By Sarah Mac Donald - 03 November, 2013
The Pro Life Campaign has said it was “entirely predictable” that the British Pregnancy Advisory Service would attempt to “exploit the new abortion law in Ireland with a view to establishing abortion clinics here.”
In a statement issued in response to an ad in today’s Irish Times, PLC spokeswoman, Cora Sherlock, said the British Pregnancy Advisory Service ad was about publicity for the BPAS and had “nothing to do with protecting women’s lives.”
“The Government has made it very easy for groups like the BPAS to act like this after introducing abortion based on a threat of suicide in the full knowledge that it is not a treatment for suicidal feelings,” she warned.
The PLC spokeswoman described it as “misleading to describe abortion as healthcare. Healthcare aims to save lives not end them,” she stated.
She also suggested that the BPAS were fully aware that before abortion was introduced here, Ireland ranked as a world leader in protecting the lives of pregnant women.

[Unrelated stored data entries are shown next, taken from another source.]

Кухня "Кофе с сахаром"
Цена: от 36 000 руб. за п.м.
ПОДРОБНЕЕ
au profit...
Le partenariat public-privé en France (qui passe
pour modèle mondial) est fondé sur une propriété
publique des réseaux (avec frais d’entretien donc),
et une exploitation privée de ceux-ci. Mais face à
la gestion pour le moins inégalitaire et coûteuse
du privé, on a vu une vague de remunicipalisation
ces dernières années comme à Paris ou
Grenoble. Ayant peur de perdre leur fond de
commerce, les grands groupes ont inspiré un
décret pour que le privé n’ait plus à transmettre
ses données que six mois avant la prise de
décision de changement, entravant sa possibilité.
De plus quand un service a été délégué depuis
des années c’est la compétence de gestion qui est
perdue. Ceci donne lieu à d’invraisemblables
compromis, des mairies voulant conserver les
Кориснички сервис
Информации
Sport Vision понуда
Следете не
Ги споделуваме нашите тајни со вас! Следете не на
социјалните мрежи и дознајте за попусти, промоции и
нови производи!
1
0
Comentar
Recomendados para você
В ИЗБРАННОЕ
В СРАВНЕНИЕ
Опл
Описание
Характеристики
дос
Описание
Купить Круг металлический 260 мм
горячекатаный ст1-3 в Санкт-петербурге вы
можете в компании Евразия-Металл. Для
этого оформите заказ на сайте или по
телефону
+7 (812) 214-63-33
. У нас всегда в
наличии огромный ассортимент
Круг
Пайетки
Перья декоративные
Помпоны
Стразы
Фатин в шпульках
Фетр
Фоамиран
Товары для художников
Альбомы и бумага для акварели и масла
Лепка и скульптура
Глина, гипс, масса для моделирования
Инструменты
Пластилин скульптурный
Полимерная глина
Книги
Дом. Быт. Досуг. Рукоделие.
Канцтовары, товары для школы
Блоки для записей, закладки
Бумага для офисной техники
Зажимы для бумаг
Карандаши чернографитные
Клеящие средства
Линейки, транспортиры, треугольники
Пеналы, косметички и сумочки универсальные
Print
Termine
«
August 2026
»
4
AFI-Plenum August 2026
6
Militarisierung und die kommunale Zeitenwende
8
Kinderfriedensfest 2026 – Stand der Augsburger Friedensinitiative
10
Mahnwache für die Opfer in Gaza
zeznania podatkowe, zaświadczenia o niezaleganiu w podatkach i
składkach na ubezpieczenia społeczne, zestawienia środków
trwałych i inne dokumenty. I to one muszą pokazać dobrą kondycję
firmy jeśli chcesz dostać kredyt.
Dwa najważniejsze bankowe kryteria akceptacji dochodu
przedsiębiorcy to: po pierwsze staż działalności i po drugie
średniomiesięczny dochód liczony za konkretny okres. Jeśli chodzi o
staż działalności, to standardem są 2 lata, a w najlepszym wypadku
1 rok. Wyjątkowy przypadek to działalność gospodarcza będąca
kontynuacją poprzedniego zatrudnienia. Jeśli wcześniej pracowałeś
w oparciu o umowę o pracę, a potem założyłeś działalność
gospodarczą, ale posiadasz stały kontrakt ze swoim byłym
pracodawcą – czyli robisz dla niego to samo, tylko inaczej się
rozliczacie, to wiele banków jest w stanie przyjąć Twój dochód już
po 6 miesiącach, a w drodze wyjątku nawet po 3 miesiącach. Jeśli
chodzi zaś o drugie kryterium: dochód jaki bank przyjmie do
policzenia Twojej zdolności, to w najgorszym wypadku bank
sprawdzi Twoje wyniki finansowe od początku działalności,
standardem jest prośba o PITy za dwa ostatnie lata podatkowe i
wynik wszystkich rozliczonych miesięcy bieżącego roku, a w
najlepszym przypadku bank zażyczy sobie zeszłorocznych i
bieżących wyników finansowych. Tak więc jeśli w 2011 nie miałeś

She said Ireland had a better safety record than Britain, where abortion is legal on request.
The text of the ad in the Irish Times today states: “As if deciding to have an abortion wasn’t enough of a journey, almost 4,000 Irish women have to travel to Britain for help every year. We’ll care for your women until your government does.”
Separately, Youth Defence hit out at the British Pregnancy Advisory Service for “gross interference” in Ireland’s affairs over the Irish Times ad.

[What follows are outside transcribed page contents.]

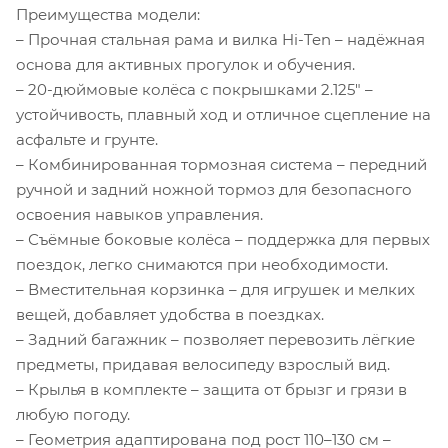
Преимущества модели:
– Прочная стальная рама и вилка Hi-Ten – надёжная
основа для активных прогулок и обучения.
– 20-дюймовые колёса с покрышками 2.125" –
устойчивость, плавный ход и отличное сцепление на
асфальте и грунте.
– Комбинированная тормозная система – передний
ручной и задний ножной тормоз для безопасного
освоения навыков управления.
– Съёмные боковые колёса – поддержка для первых
поездок, легко снимаются при необходимости.
– Вместительная корзинка – для игрушек и мелких
вещей, добавляет удобства в поездках.
– Задний багажник – позволяет перевозить лёгкие
предметы, придавая велосипеду взрослый вид.
– Крылья в комплекте – защита от брызг и грязи в
любую погоду.
– Геометрия адаптирована под рост 110–130 см –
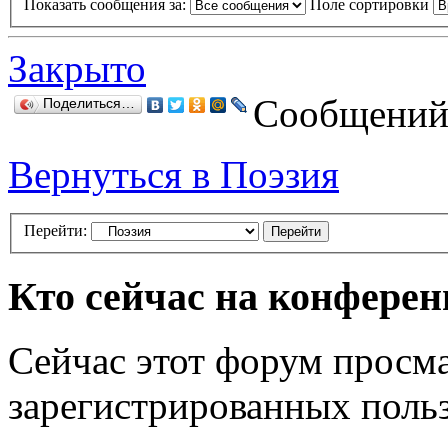
Показать сообщения за:
Поле сортировки
Закрыто
Сообщений:
Поделиться…
Вернуться в Поэзия
Перейти:
Кто сейчас на конфере
Сейчас этот форум просма
зарегистрированных польз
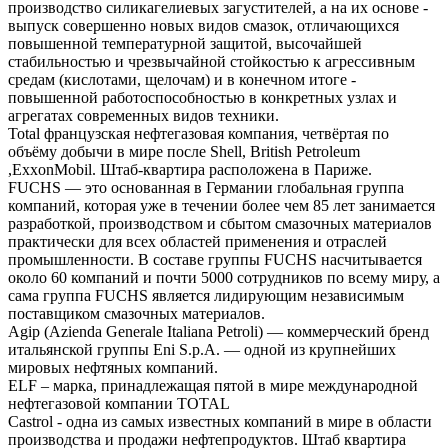
производство силикагелиевых загустителей, а на их основе -
выпуск совершенно новых видов смазок, отличающихся
повышенной температурной защитой, высочайшей
стабильностью и чрезвычайной стойкостью к агрессивным
средам (кислотами, щелочам) и в конечном итоге -
повышенной работоспособностью в конкретных узлах и
агрегатах современных видов техники.
Total французская нефтегазовая компания, четвёртая по
объёму добычи в мире после Shell, British Petroleum
,ExxonMobil. Штаб-квартира расположена в Париже.
FUCHS — это основанная в Германии глобальная группа
компаний, которая уже в течении более чем 85 лет занимается
разработкой, производством и сбытом смазочных материалов
практически для всех областей применения и отраслей
промышленности. В составе группы FUCHS насчитывается
около 60 компаний и почти 5000 сотрудников по всему миру, а
сама группа FUCHS является лидирующим независимым
поставщиком смазочных материалов.
Agip (Azienda Generale Italiana Petroli) — коммерческий бренд
итальянской группы Eni S.p.A. — одной из крупнейших
мировых нефтяных компаний.
ELF – марка, принадлежащая пятой в мире международной
нефтегазовой компании TOTAL
Castrol - одна из самых известных компаний в мире в области
производства и продажи нефтепродуктов. Штаб квартира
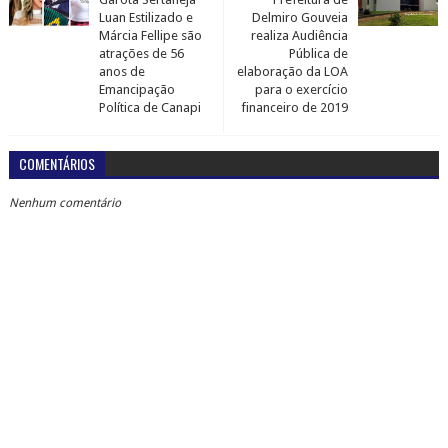
Luan Estilizado e
Delmiro Gouveia
Márcia Fellipe são
realiza Audiência
atrações de 56
Pública de
anos de
elaboração da LOA
Emancipação
para o exercício
Política de Canapi
financeiro de 2019
COMENTÁRIOS
Nenhum comentário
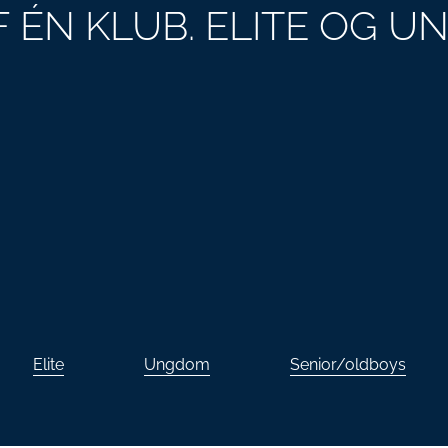
 ÉN KLUB. ELITE OG U
Elite
Ungdom
Senior/oldboys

Youth Defence spokeswoman, Clare Molloy, said that the advert was a “callous and distasteful bid to drum up business in Ireland” and that, while the BPAS might try to dress it up otherwise, “the agency was in the business of killing unborn children for profit”.
She said it was very likely that, since the number of Irish women travelling to abortion clinics was falling, BPAS was seeking to extend its business to make a bigger market available in this country.

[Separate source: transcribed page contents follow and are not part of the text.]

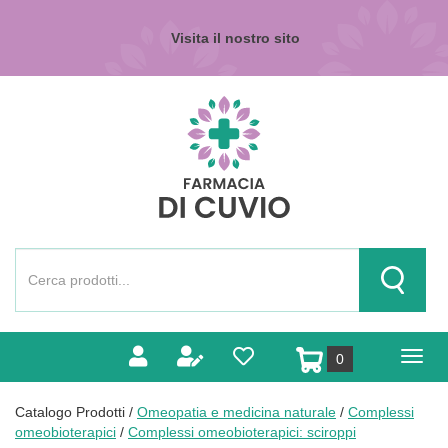
Passa
al
Visita il nostro sito
contenuto
principale
Farmacia
di
Cuvio
Cerca
Prodotto
Cerca Pr
prodotti
0
inseriti
Catalogo Prodotti /
Omeopatia e medicina naturale
/
Complessi
omeobioterapici
/
Complessi omeobioterapici: sciroppi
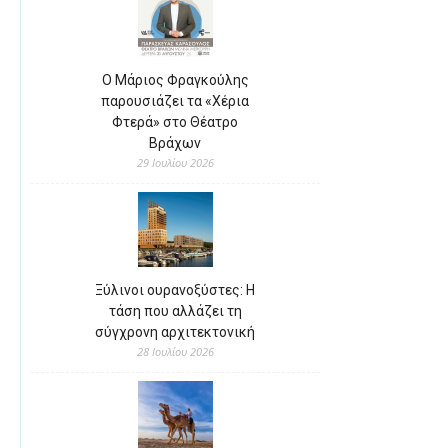
Ο Μάριος Φραγκούλης
παρουσιάζει τα «Χέρια
Φτερά» στο Θέατρο
Βράχων
29 Ιουλίου 2026
Ξύλινοι ουρανοξύστες: Η
τάση που αλλάζει τη
σύγχρονη αρχιτεκτονική
28 Ιουλίου 2026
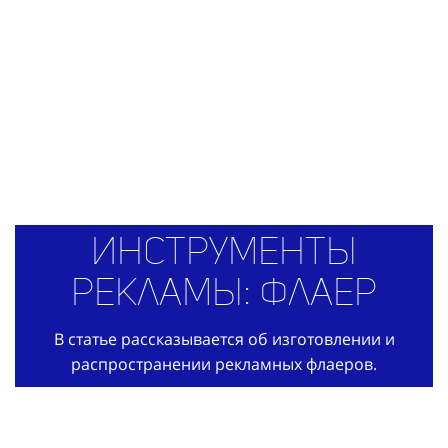
Инструменты
рекламы: флаер
В статье рассказывается об изготовлении и
распространении рекламных флаеров.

Youth Defence also accused BPAS of supporting gendercide which is the aborting babies because they are girls.
“In view of that support for gendercide, this advert, which claims they want to care for women, is deeply ironic,” Ms Molloy said.
Also commenting, Niamh Uí Bhriain of the Life Institute said that BPAS clearly had a “very poor grasp of cultural and historical sensitivities in Ireland, if they think that the public will support a British abortion agency interfering in Ireland’s laws.”
“Most people who’ve contacted us have pointed out British interference in Ireland’s laws is not welcome, and that we have had quite enough of that interference historically,” she said.
“BPAS has an ideology which supports abortion on demand until birth – something that is repugnant to most Irish people,” she concluded.